Here we have asked asked matplotlib.pyplot (which we’ve shortened to plt) to create and display a line graph of the ITO transmittance values.

At the moment the x-axis has no physical significance; it is an integer range. Instead we can ask matplotlib.pyplot to plot a line graph of transmittance vs wavelength. We can also add a labelled axes and a title.

plt.plot(wavelengths,ITO_transmittance)
plt.xlabel("wavelength (nm) ")
plt.ylabel("Transmittance (%)")
plt.title("ITO transmittance")
plt.show()

We can easily extend this to plot multiple lines. We also each line and create a legend so we can differentiate between each material.

plt.plot(wavelengths,ITO_transmittance,label='ITO')
plt.plot(wavelengths,CdS_transmittance,label='CdS')
plt.plot(wavelengths,Si_transmittance,label='Si')
plt.plot(wavelengths,GaAs_transmittance,label='GaAs')
plt.legend()
plt.xlabel("wavelength (nm) ")
plt.ylabel("Transmittance (%)")
plt.show()

To group similar plots we use a figure and subplots

As an alternative to having multiple lines on a single plot, you can group multiple plots in a single figure using subplots. This script below uses a number of new commands. The function matplotlib.pyplot.figure() creates a space into which we will place all of our plots. The parameter figsize tells Python how big to make this space. Each subplot is placed into the figure using its add_subplot method. The add_subplot method takes 3 parameters. The first denotes how many total rows of subplots there are, the second parameter refers to the total number of subplot columns, and the final parameter denotes which subplot your variable is referencing (left-to-right, top-to-bottom). Each subplot is stored in a different variable (axes1, axes2, axes3, axes4). Once a subplot is created, the axes can be titled using the set_xlabel() command (or set_ylabel()). Here are our four plots (one for each material) in a 2x2 arrangement:

import numpy
import matplotlib.pyplot as plt

fig = plt.figure(figsize=(10.0, 10.0))

axes1 = fig.add_subplot(2, 2, 1)
axes2 = fig.add_subplot(2, 2, 2)
axes3 = fig.add_subplot(2, 2, 3)
axes4 = fig.add_subplot(2, 2, 4)

axes1.plot(wavelengths,ITO_transmittance)
axes1.set_ylabel("Transmittance (%)")
axes1.set_title("ITO")

axes2.plot(wavelengths,CdS_transmittance)
axes2.set_title("CdS")
axes2.sharey(axes1)

axes3 .plot(wavelengths,Si_transmittance)
axes3.set_xlabel("wavelength (nm) ")
axes3.set_ylabel("Transmittance (%)")
axes3.set_title("Si")

axes4.plot(wavelengths,GaAs_transmittance)
axes4.set_xlabel("wavelength (nm) ")
axes4.set_title("GaAs")
axes4.sharey(axes3)

fig.tight_layout()

plt.savefig('./group_transmittance.png')

plt.show()

The Previous Plots as Subplots

The call to tight_layout improves the formatting (sub-plot placement) of the figure The call to savefig saves our figure to the file group_transmittance.png.
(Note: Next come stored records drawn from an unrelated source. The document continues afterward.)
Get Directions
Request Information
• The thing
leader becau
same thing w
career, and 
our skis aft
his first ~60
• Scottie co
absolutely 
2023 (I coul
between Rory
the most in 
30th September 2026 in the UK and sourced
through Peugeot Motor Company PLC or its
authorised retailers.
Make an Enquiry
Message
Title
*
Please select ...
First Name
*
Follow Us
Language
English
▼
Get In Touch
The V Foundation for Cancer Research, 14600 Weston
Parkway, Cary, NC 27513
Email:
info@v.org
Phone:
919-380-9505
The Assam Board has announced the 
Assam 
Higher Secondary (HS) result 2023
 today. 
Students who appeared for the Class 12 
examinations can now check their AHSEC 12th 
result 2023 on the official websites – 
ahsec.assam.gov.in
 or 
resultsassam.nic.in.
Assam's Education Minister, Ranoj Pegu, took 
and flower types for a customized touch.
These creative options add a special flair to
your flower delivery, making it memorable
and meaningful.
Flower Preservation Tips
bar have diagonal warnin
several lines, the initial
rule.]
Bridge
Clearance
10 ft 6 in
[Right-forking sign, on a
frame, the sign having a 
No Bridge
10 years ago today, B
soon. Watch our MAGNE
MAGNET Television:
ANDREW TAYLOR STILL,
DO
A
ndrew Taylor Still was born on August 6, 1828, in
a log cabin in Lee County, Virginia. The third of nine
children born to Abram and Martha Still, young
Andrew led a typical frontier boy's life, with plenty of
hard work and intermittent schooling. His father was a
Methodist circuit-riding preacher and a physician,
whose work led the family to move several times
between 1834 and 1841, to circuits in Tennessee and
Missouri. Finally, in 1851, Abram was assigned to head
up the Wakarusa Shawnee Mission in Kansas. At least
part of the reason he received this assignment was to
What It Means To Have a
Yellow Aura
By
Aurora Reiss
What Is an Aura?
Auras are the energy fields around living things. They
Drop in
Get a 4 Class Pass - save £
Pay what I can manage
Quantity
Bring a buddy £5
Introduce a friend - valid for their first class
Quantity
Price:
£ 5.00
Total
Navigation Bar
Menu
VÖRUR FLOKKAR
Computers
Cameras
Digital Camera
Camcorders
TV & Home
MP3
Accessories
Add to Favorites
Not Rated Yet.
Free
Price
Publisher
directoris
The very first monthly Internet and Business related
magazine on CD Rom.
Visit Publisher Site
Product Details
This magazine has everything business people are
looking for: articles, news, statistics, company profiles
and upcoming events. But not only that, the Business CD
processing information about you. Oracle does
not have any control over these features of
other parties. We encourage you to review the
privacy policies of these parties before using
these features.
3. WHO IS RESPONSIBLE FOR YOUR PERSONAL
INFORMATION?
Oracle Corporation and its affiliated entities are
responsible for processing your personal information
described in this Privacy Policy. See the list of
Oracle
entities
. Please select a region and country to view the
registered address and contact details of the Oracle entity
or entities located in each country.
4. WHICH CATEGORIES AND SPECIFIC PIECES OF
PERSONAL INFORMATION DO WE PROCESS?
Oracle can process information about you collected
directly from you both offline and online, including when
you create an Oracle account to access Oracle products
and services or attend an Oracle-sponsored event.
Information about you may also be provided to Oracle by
There are many ways to plot and customise plots using matplotlib

We are only touching the surface of plotting with matplotlib. There are hundreds of different plots, and thousands of ways to customise your plot. A good starting point for exploring the options is by looking online: The official matplotlib gallery and the Python graph gallery have lots of code examples.

Scatter plots

Scatter plots are useful for identifying the association between two variables. For example, we could measure the > speed of a car at equal intervals between 0 and 10 seconds (inclusive) as 2, 4.2, 6.1, 8.3, 9.9 m/s. Scatter plot > this data.

Solution

import matplotlib.pyplot as plt
import numpy as np

time = np.linspace(0,10,5)
speed = np.array([2,4.2,6.1,8.3,11.2])
plt.scatter(time,speed)
plt.xlabel("time (s)")
plt.ylabel("speed (m/s)")

Plot Scaling

Why do all of our plots stop just short of the upper end of our graph?

Solution

Because matplotlib normally sets x and y axes limits to the min and max of our data (depending on data range)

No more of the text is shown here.